It seems that you have a strong desire for the small person to be able to behave and interact with objects and the environment much like a large person, and that you have a strongly human centered approach.
I think there was a Heinlein story with a subplot where the children as a hobby wanting to have crew for very small space ship got in trouble for genetically engineering small people who ended up not being very bright. These were small enough to be kept in a dollhouse, or small cage. In that case it was intelligence that seemed to be the limiting factor.
From a physics perspective volume and thus the weight goes as the cube – this is the famous reason why ants can't be as big as horses. Since you are going the other way, proportionally to some extent your little person could end up being strong and durable.
Momentum (mass times velocity) needs to be conserved – so the smaller body is more likely to get pushed around if hit or pushed by something. Wind and water forces could be more problematic. If small enough the terminal velocity could be lower and could fall from higher heights.
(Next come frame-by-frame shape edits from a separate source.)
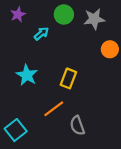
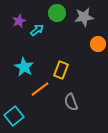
purple star: (18, 14) -> (19, 21), moved
orange line: (54, 109) -> (40, 89), moved
gray semicircle: (77, 126) -> (71, 102), moved

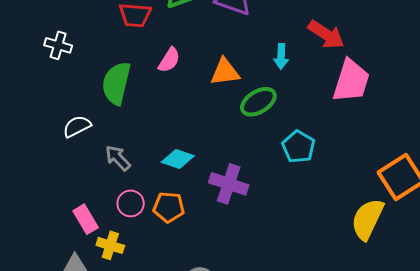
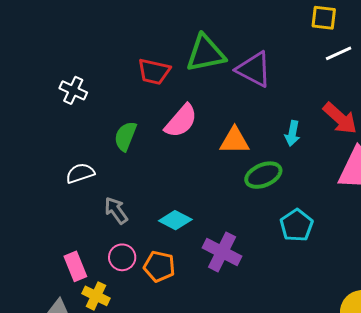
pink semicircle: (169, 60) -> (181, 121), size x1.4
green semicircle: (116, 83) -> (125, 136), size x0.7

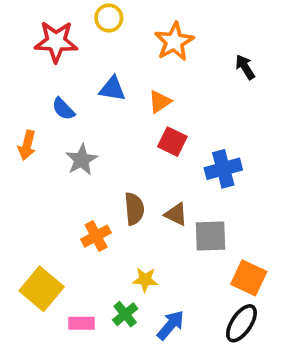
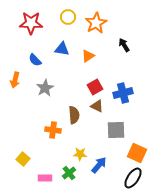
yellow circle: (109, 18) -> (68, 17), moved
black arrow: (245, 67) -> (124, 45), moved
red square: (172, 142) -> (95, 87), moved, turned 35
brown triangle: (176, 214) -> (97, 106), moved
orange cross: (96, 236) -> (53, 130), turned 35
yellow square: (42, 289) -> (23, 159), size x0.6
blue arrow: (171, 325) -> (99, 165), moved

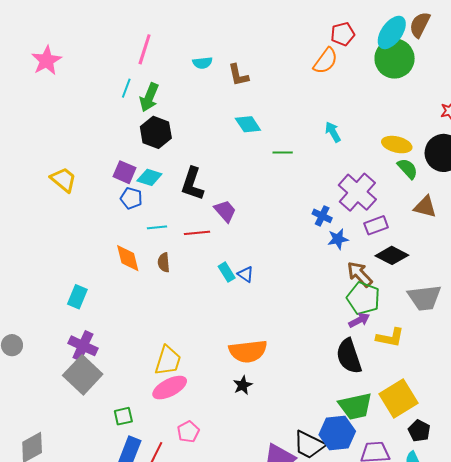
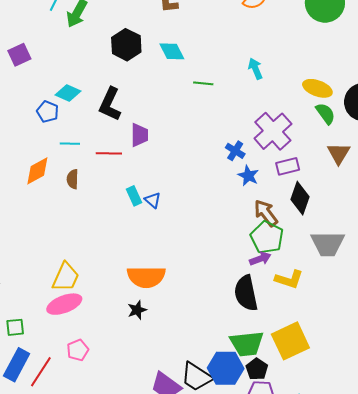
black hexagon: (156, 132) -> (126, 45), moved
purple square: (124, 172) -> (19, 55), moved, turned 35
brown triangle: (425, 207) -> (339, 153), turned 40
purple trapezoid: (225, 211) -> (139, 135), turned 35
blue star: (338, 239) -> (248, 176), turned 30
black diamond: (392, 255) -> (300, 198), turned 76
orange diamond: (128, 258) -> (37, 171), turned 68
black pentagon: (419, 431) -> (257, 369), moved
If very small, things like surface tension could be more important. Lighter smaller weapons may not cause as much damage.
The surface area goes as the square. So as the person is smaller, the ratio of the surface area to the volume becomes larger. This means that the amount of heat lost could be larger, and it could be harder to stay warm. That might be one reason why smaller creatures need to eat more and have higher metabolisms. Due to the smaller surface to volume ratio there is probably a trade off between the amount of energy that the little person can store and use. A normal sized person uses about 1400-2000 calories per day resting or moving around. A tiny person would not use as much energy in total, but proportionally would probably use more when resting, and would not have the reserves of a large person.
The ratio of size of relative objects, and the surface roughness of objects is likely to be important. Being light and strong- perhaps climbing is easier, but there might need to be a lot of climbing.
So with some of those kinds of things in mind for your list of questions.
Strange Gait - perhaps - if very small probably can jump proportionally farther, (more body lengths)
Cannot Carry Lightweight Weapons – Probably some relative percentage of body weight 10-15 percent is very reasonable – may be able to carry as a load something the about the size of its body more easily
Blindness Due To Eye Size – photoreceptors are not a problem – can be pretty small – lots of animals with small eyes. Lenses can also be very small. There is some concern with how much light gets collected, but photoreceptors can compensate.
Deafness Due To Ear Size – again not that big a problem – there are lots of way small sound sensors can be made there could be some changes in the frequency range of hearing if you really go to an extreme. There can be some issue with how much sound gets collected by the external ear but detecting vibrations should not be an issue.
Literally Bursting Into Flames Due To Heat – not a big issue unless other small things like paper and leaves are bursting into hear. Temperature regulation due the surface area to volume ratio could be an issue though if hot or cold.
Smaller Than Current World's Shortest Mobile Man - The toddler answer given above is pretty convincing that this is probably not a problem.
Unable To Perform Basic Functions (Eating, Breathing, Drinking, Etc.) – I think lots of small animals are fine with being small.
Strange Proportions – this is harder to figure out- but I think proportional to the head, the ears might be larger, and the eyes might be larger, not sure about nose. Limbs to torso ratio seems like they could be about the same, but might want a larger torso to help store energy.
Mental Side Effects – if true human biology – I think the Toddler brain answer and chimpanzees and other small primates indicate that a brain size about the size of a human fist could be pretty intelligent. If you take some license and look at birds or dogs they have smaller than human sized brains and do pretty well. Small finches can memorize very complex songs, parrots can have big vocabularies, crows use tools. Etc.
To answer your question – for something on earth that evolved from modern humans for whatever reasons – you could probably end up with pretty small people 18 inches to 3 feet talk that could be active and intelligent etc. The might look a little odd- depending on what kind of climate they evolved in to help with the temperature regulation.
To take more license and for a non-human evolution starting point- especially if there was some augmentation and genetic engineering involved. I think you could have small active humanoids in a story that might be as small as 6-12 inches that could be intelligent complex tool users. To make really tiny people – think you get further away from biology and have to throw in some technology to augment the purely biological systems if you want them to be human like.